Rob Duncombe, chief pharmacist at The Royal Marsden NHS Foundation Trust, is to take on the famous running event on October 2 to raise funds for The Royal Marsden Cancer Charity, which raises money for cancer centre The Royal Marsden.
The bulk of funding is to go towards the charity’s Oak Cancer Centre appeal, which aims to support the development of a “state-of-the-art” treatment and research facility at the hospital’s Sutton site, which will include more than 400 researchers, 350 clinical staff and thousands of patients together under one roof and is set to open next year.
In a bid to do something “slightly different” to raise money, Mr Duncombe thought “well, because we’re building a unit called The Oak Cancer Centre, wouldn’t it be quite fun to do the London Marathon in a tree costume”.
Rob Duncombe running in his tree costume on behalf of The Royal Marsden Cancer Charity (Chris Salmen/PA)
The idea “blossomed” from there when Mr Duncombe discovered that there was already an existing Guinness World Record for the fastest marathon dressed in a tree costume (male), which stands at four hours, five minutes and six seconds.
“We went to a company who made the costume – it’s 2.4 metres tall, so about eight foot tall”, the 54-year-old from Chelmsford, Essex, told the PA news agency.
“I’ve had a couple of fittings, so it’s been like buying a new suit as they actually measured me for it and designed it with my build and shape and height in mind.
“It is absolutely stunning – you can definitely tell that it is an oak tree – and mine was one of the biggest they’ve ever made, given the height and leaves on top.”
He added that the costume – which was made by Rainbow Productions – took around a month to six weeks to complete and is “relatively light,” weighing around five or six kilos.
Despite this, training in the “fabulous” outfit has “not been easy” and given rise to some questionable looks from fellow runners.
It's uncomfortable, it's heavy, it bounces up and down on your shoulders, but it's definitely doable.
“It’s uncomfortable, it’s heavy, it bounces up and down on your shoulders, but it’s definitely doable,” he said.
“I can keep up a reasonable pace in it and one of the most entertaining parts of training has been doing local park runs down in Chelmsford.
“I think some people get quite upset when they are overtaken by a tree.”

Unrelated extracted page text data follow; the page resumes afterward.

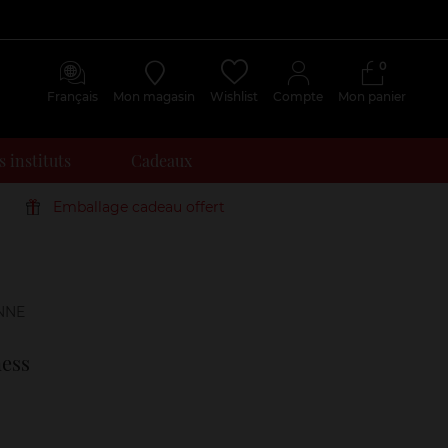
0
Français
Mon magasin
Wishlist
Compte
Mon panier
 instituts
Cadeaux
Emballage cadeau offert
Avis
clients
ness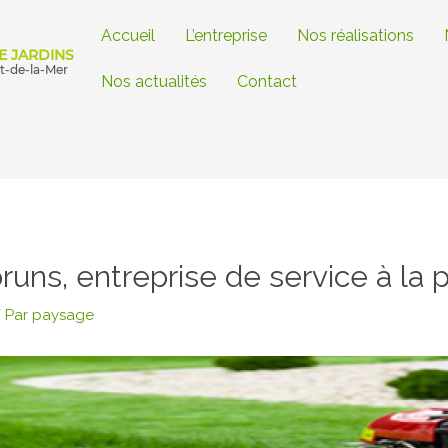
Accueil
L’entreprise
Nos réalisations
E JARDINS
ut-de-la-Mer
Nos actualités
Contact
runs, entreprise de service à la
 Par
paysage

He said he hopes to clock a time of four hours on the day and run alongside other people in “silly costumes” as part of an event which has “the best atmosphere”.
Mr Duncombe is not a stranger to the London Marathon either, having taking part in both 2016 and 2017, with the latter including a moment with a member of the Royal Family.
Rob Duncombe said that it is “absolutely amazing” being part of the Royal Marsden (The Royal Marsden Cancer Charity/PA)
“2017 was the year where the focus was on mental health and Prince William, Prince Harry and Kate were heavily involved,” he said.
“I was suffering that year – I was cursing and swearing about how awful the whole thing was.
“I went to go get a drink and Prince William handed me one and he probably caught a torrent of abuse from me as I took the drink from him.
“But they all wished me on the way and it gave me a boost over the last mile – it was such a highlight.”
He added that being part of The Royal Marsden is “absolutely amazing”.
“We are constantly developing new treatments for cancer and not many people get that opportunity throughout their careers to see drugs from the very early stages of development through to extending the lives of thousands of people across the world,” he said.
“Cancer is going to affect sort of one in two of us at some point in our lives and The Oak Cancer Centre is a way of creating a really good environment for our patients to receive treatment in and also for us to continue to do research as well.”
So far, just over £200 has been raised out of the £3,000 target.